TASK PROMPT
The entries below contain a line with "ków, które są" and a line with "conseguiria, no entanto, construir". Quote exactly those two lines and all lines between them.

RECORDS PROVIDED
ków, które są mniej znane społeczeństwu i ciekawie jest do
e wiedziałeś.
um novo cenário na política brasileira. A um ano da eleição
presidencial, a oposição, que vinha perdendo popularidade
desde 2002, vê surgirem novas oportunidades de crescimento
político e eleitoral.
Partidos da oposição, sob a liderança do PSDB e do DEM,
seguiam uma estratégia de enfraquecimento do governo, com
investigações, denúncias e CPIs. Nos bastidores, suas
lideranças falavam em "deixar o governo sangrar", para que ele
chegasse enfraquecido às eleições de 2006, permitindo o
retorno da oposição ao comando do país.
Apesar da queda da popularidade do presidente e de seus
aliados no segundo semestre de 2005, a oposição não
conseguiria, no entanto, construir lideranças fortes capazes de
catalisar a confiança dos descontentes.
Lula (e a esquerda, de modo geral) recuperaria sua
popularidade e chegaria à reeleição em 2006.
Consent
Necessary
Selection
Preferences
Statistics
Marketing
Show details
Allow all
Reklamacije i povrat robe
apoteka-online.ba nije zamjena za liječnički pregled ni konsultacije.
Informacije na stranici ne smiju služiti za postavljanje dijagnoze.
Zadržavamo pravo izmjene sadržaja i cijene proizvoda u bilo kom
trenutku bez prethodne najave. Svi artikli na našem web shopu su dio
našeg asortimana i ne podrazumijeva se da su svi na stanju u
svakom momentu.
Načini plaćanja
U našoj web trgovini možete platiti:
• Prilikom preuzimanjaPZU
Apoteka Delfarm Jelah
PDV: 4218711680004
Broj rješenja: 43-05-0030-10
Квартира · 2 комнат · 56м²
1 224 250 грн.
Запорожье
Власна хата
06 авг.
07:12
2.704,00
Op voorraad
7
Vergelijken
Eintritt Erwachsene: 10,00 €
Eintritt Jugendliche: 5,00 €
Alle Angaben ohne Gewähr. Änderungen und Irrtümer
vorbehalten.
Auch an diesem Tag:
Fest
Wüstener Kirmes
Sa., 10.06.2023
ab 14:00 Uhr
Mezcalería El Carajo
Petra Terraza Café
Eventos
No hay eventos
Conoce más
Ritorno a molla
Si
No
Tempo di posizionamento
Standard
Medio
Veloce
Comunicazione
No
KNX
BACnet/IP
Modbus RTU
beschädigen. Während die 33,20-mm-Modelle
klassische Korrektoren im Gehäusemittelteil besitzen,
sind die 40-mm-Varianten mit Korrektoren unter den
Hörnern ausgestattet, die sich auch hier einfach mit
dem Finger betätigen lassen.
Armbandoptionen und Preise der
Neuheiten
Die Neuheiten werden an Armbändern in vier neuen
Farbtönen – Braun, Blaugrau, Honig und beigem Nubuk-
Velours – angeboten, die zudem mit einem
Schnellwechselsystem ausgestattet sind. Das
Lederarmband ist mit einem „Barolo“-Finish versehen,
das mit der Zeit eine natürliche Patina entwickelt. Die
--
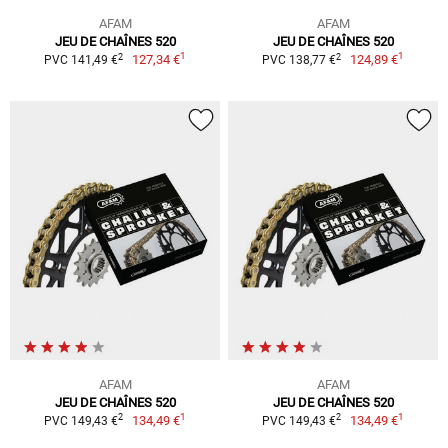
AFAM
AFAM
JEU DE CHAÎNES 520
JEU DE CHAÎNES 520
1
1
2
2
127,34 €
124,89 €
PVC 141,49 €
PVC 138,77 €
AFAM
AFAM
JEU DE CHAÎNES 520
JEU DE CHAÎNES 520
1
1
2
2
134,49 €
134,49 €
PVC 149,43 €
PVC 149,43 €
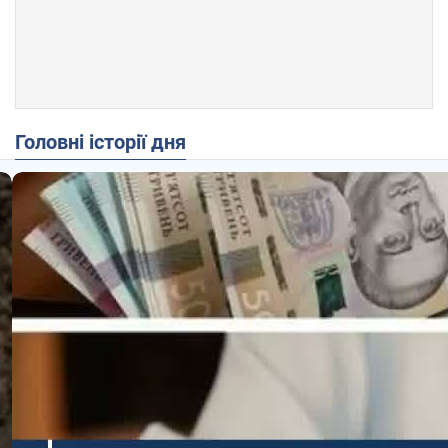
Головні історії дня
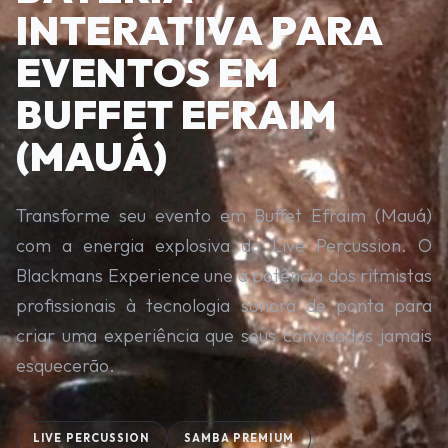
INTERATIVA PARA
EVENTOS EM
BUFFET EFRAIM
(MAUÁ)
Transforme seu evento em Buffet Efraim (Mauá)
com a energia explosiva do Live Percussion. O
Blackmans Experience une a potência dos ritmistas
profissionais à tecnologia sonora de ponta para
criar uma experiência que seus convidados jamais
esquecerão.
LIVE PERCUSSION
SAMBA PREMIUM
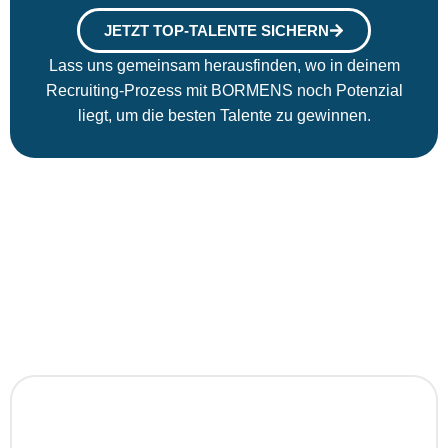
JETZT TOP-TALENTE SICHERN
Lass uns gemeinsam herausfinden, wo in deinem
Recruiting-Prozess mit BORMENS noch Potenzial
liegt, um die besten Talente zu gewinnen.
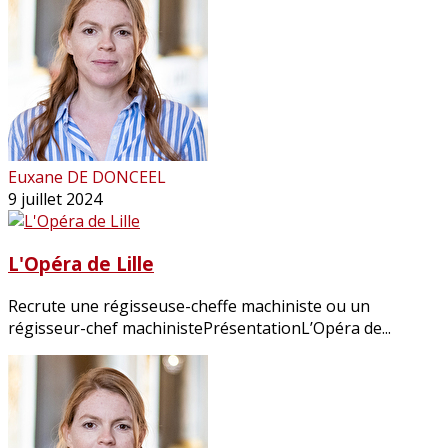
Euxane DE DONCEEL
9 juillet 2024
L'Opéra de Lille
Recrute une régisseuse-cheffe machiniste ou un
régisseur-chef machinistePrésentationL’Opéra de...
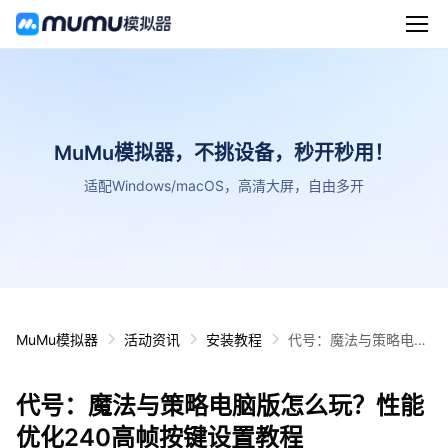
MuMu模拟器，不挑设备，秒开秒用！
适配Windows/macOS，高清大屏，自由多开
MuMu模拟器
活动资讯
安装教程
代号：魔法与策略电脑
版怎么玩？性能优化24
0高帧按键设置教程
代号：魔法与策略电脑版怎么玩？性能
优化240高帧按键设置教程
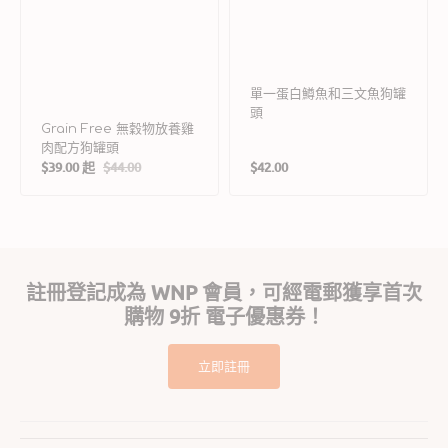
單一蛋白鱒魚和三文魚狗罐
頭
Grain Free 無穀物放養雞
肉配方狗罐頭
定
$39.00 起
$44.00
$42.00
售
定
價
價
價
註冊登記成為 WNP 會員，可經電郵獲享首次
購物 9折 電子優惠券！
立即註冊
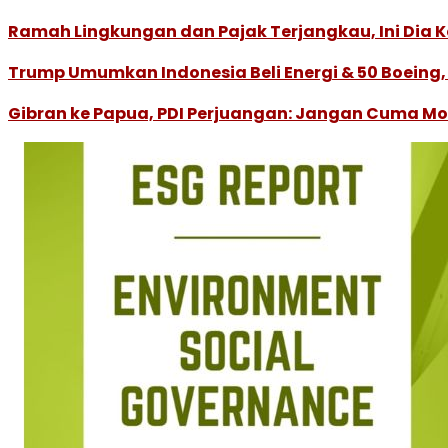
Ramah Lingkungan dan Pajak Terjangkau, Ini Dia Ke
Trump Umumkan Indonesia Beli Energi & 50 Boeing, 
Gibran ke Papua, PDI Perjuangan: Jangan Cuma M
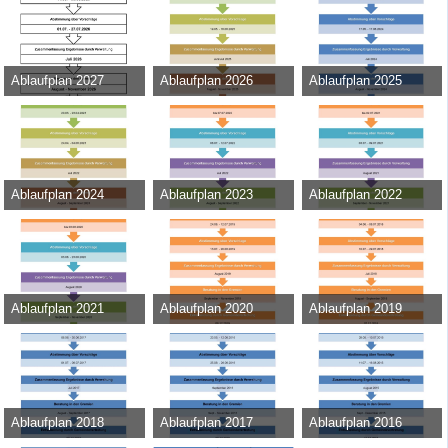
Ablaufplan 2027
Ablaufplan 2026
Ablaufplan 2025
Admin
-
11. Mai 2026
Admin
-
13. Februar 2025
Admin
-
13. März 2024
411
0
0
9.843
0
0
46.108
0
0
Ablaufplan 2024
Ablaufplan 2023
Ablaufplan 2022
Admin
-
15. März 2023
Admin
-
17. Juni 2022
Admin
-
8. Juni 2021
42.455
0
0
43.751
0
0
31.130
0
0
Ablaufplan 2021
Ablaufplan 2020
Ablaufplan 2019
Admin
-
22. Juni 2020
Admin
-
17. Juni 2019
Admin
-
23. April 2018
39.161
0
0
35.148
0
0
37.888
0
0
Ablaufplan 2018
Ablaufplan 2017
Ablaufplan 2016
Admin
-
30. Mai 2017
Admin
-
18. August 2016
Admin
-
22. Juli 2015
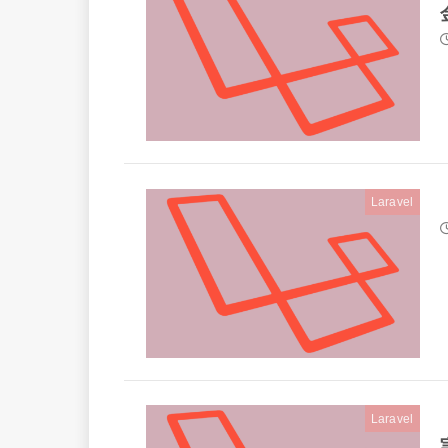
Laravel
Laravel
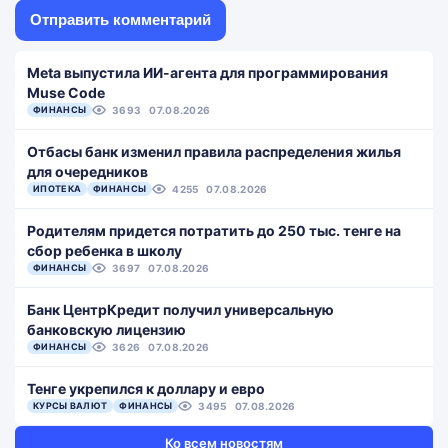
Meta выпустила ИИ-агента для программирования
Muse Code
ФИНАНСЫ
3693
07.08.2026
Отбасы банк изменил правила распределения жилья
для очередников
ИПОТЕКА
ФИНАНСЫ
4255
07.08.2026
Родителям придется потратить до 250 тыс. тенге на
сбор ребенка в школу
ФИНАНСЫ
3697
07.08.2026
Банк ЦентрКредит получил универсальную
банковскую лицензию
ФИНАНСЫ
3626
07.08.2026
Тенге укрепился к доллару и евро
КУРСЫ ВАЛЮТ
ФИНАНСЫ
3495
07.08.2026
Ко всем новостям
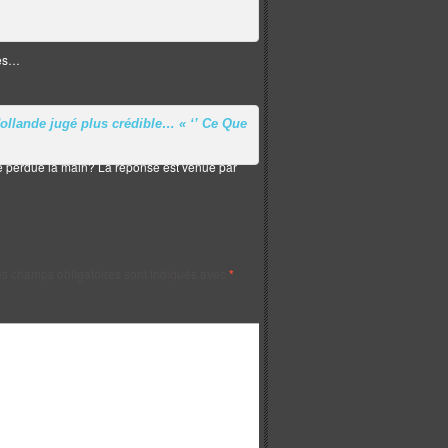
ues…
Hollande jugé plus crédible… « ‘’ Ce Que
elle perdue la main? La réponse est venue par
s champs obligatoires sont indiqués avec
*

EXERCISE ANSWER
ków, które są mniej znane społeczeństwu i ciekawie jest do
e wiedziałeś.
um novo cenário na política brasileira. A um ano da eleição
presidencial, a oposição, que vinha perdendo popularidade
desde 2002, vê surgirem novas oportunidades de crescimento
político e eleitoral.
Partidos da oposição, sob a liderança do PSDB e do DEM,
seguiam uma estratégia de enfraquecimento do governo, com
investigações, denúncias e CPIs. Nos bastidores, suas
lideranças falavam em "deixar o governo sangrar", para que ele
chegasse enfraquecido às eleições de 2006, permitindo o
retorno da oposição ao comando do país.
Apesar da queda da popularidade do presidente e de seus
aliados no segundo semestre de 2005, a oposição não
conseguiria, no entanto, construir lideranças fortes capazes de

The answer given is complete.